Facebook’s mission is to help people connect with one another, and as our 10th anniversary approached last month, we wanted to do something that would let everyone participate in the event together. After some discussion, we settled on the Look Back feature, which allows people to generate one-minute videos that highlight memorable photos and posts from their time on Facebook.
The feature proved to be a hit: people watched and shared hundreds of millions of these videos in the first few days following the launch on February 4. From an engineering perspective, Look Back proved to be a very interesting challenge – in no small part because we had to build it in less than a month.
In early January, we decided to move forward with the idea of creating Look Back videos. At that point, only a handful people at Facebook knew of the concept, and we had only a faint idea of how we would make more than a billion videos in 25 days.
We knew from the start that there would be some big challenges in building it this quickly, and at this scale. Infrastructure engineers started to think about storage requirements, computing capacity and network bandwidth. Questions about the videos themselves needed to be answered. How would we animate photos for a billion people? How could we make the videos feel personal and present them in a way that would resonate?
In addition, this was already a busy time for Facebook’s infrastructure team – our new Paper app would launch just five days before February 4, and a week later the site would be inundated with activity from the start of the 2014 Winter Olympics.
To plan for even more load, we began with some educated guesses, put them through some back-of-the-envelope math, and decided to plan for 25 million videos shared within a day of the anniversary. We estimated that for every video shared, five people would watch that video. Multiplying those views by the video size, dividing by seconds in a day, we calculated that we would need an average additional bandwidth of about 62 Gbps. Since traffic can be 2-3x higher at peak, we actually needed to plan for 187 Gbps. That’s more than 20,000 average US high-speed internet connections, fully saturated all the time. Our network engineers had some work to do.
To store videos for everyone, we would need an estimated 25 petabytes of disk space. Visualized as a stack of standard 1TB laptop drives, this would be a tower measuring more than 775 feet tall – two-thirds the height of the Empire State Building. We couldn’t make the videos without having this space, so the disks had to be procured within a week or two at the most.
To add to the suspense, the amount of computing power needed to render the videos was still an unknown.
When we kicked off the project, we could generate videos for only about 7 million people per day – and at that rate we would need months to render all the videos we needed.

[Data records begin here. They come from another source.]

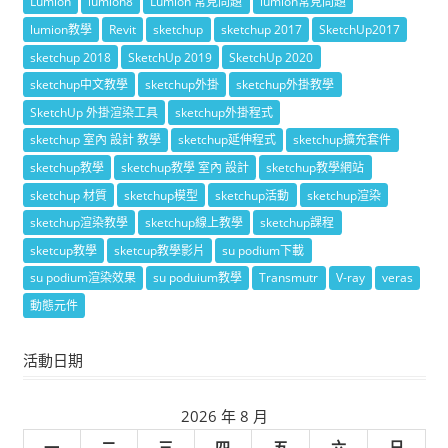
Lumion
lumion8
Lumion 常見問題
lumion常見問題
lumion教學
Revit
sketchup
sketchup 2017
SketchUp2017
sketchup 2018
SketchUp 2019
SketchUp 2020
sketchup中文教學
sketchup外掛
sketchup外掛教學
SketchUp 外掛渲染工具
sketchup外掛程式
sketchup 室內 設計 教學
sketchup延伸程式
sketchup擴充套件
sketchup教學
sketchup教學 室內 設計
sketchup教學網站
sketchup 材質
sketchup模型
sketchup活動
sketchup渲染
sketchup渲染教學
sketchup線上教學
sketchup課程
sketcup教學
sketcup教學影片
su podium下載
su podium渲染效果
su poduium教學
Transmutr
V-ray
veras
動態元件
活動日期
2026 年 8 月
一
二
三
四
五
六
日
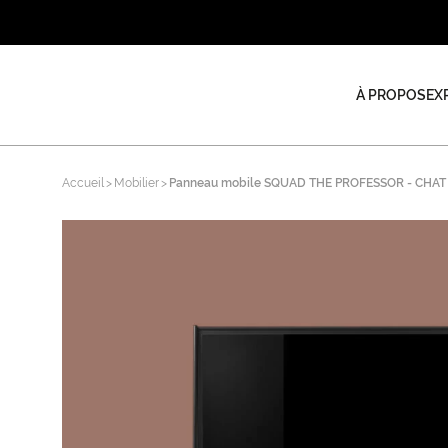
À PROPOS
EX
Accueil
Mobilier
Panneau mobile SQUAD THE PROFESSOR - CHA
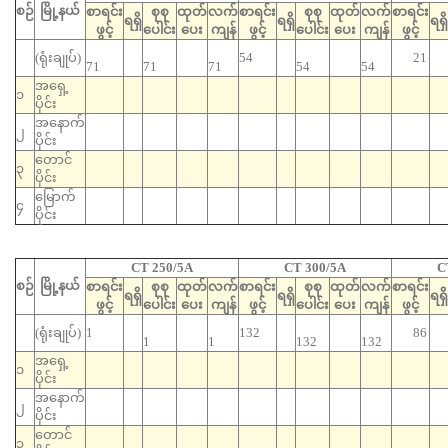
စဉ်
မြို့နယ်
စာရင်း
စုစု
ထုတ်
လက်
စာရင်း
စုစု
ထုတ်
လက်
စာရင်း
ရရှိ
ရရှိ
ရရှိ
ဖွင့်
ပေါင်း
ပေး
ကျန်
ဖွင့်
ပေါင်း
ပေး
ကျန်
ဖွင့်
(ရုံးချုပ်)
54
21
71
71
71
54
54
အရှေ့
၁
ပိုင်း
အနောက်
၂
ပိုင်း
တောင်
၃
ပိုင်း
မြောက်
၄
ပိုင်း
CT 250/5A
CT 300/5A
C
စဉ်
မြို့နယ်
စာရင်း
စုစု
ထုတ်
လက်
စာရင်း
စုစု
ထုတ်
လက်
စာရင်း
ရရှိ
ရရှိ
ရရှိ
ဖွင့်
ပေါင်း
ပေး
ကျန်
ဖွင့်
ပေါင်း
ပေး
ကျန်
ဖွင့်
(ရုံးချုပ်)
1
132
86
1
1
132
132
အရှေ့
၁
ပိုင်း
အနောက်
၂
ပိုင်း
တောင်
၃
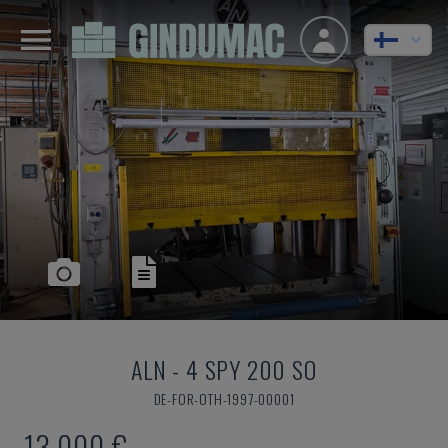
ALN
-
4 SPY 200 SO
DE-FOR-OTH-1997-00001
13 000 €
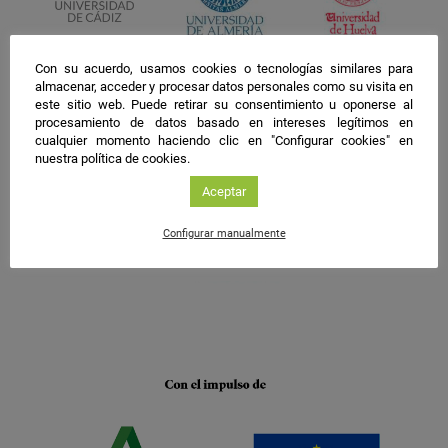
Con su acuerdo, usamos cookies o tecnologías similares para
almacenar, acceder y procesar datos personales como su visita en
este sitio web. Puede retirar su consentimiento u oponerse al
procesamiento de datos basado en intereses legítimos en
cualquier momento haciendo clic en "Configurar cookies" en
nuestra política de cookies.
Aceptar
Configurar manualmente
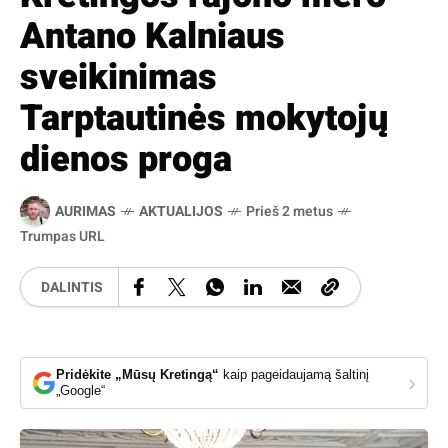
Antano Kalniaus
sveikinimas
Tarptautinės mokytojų
dienos proga
AURIMAS
AKTUALIJOS
Prieš 2 metus
Trumpas URL
DALINTIS
Pridėkite „Mūsų Kretingą“
kaip pageidaujamą šaltinį
›
„Google“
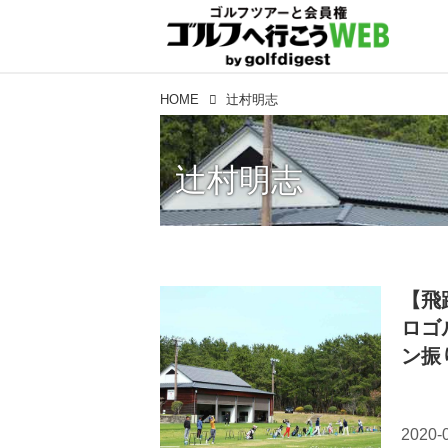
HOME
辻村明志
辻村明志
【飛
ロゴ
ン振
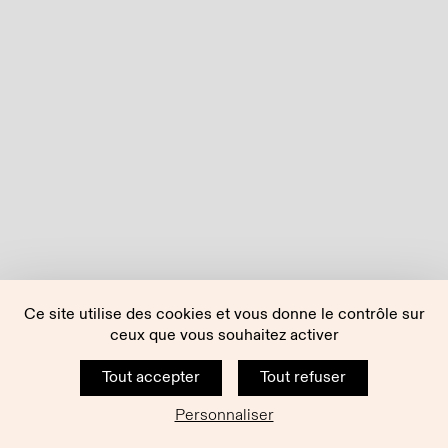
Ce site utilise des cookies et vous donne le contrôle sur
ceux que vous souhaitez activer
Tout accepter
Tout refuser
Personnaliser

We had less than three weeks to go at this point.
How could we expedite the process? It was time to divide and conquer. We quickly split the entire pipeline into smaller pieces that could evolve in parallel, and many volunteers jumped in to figure out how to tackle the following tasks:
For storage, we reviewed how our Haystack media servers were configured, including their geographical location in the US. Particularly important was the need to prevent disruptions to normal site operations. So we decided to isolate these videos in their own servers across both US coasts and treat them as different video types than regular uploads. Additionally, we decided to keep fewer archived copies of the Look Back videos to save space and time.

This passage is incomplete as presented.